Exercise aim: Check each line of the entries. Copy the ones that contain the string "advice".

══ Stored data

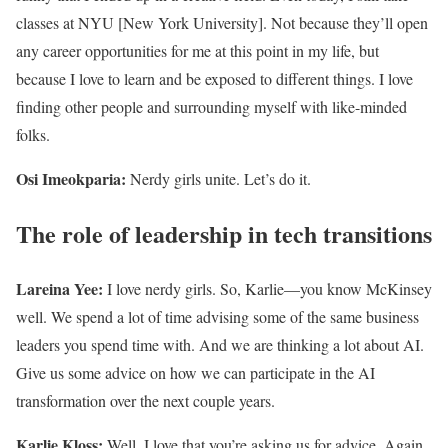
classes at NYU [New York University]. Not because they’ll open
any career opportunities for me at this point in my life, but
because I love to learn and be exposed to different things. I love
finding other people and surrounding myself with like-minded
folks.
Osi Imeokparia:
Nerdy girls unite. Let’s do it.
The role of leadership in tech transitions
Lareina Yee:
I love nerdy girls. So, Karlie—you know McKinsey
well. We spend a lot of time advising some of the same business
leaders you spend time with. And we are thinking a lot about AI.
Give us some advice on how we can participate in the AI
transformation over the next couple years.
Karlie Kloss:
Well, I love that you’re asking us for advice. Again,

════

Completed exercise:
Give us some advice on how we can participate in the AI
Well, I love that you’re asking us for advice. Again,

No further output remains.